▸ **Problem to solve**: In the data below, count how many lines contain "dans" and give that number by itself.

▸ **Collected data**:
* * * * * * *

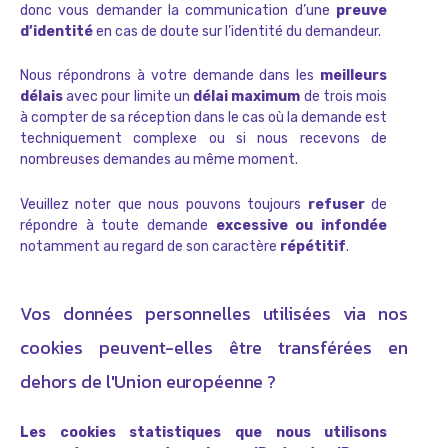
donc vous demander la communication d’une
preuve
d’identité
en cas de doute sur l’identité du demandeur.
Nous répondrons à votre demande dans les
meilleurs
délais
avec pour limite un
délai maximum
de trois mois
à compter de sa réception dans le cas où la demande est
techniquement complexe ou si nous recevons de
nombreuses demandes au même moment.
Veuillez noter que nous pouvons toujours
refuser
de
répondre à toute demande
excessive ou infondée
notamment au regard de son caractère
répétitif
.
Vos données personnelles utilisées via nos
cookies peuvent-elles être transférées en
dehors de l'Union européenne ?
Les cookies statistiques que nous utilisons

* * * * * * *

▸ **Exercise answer**: 2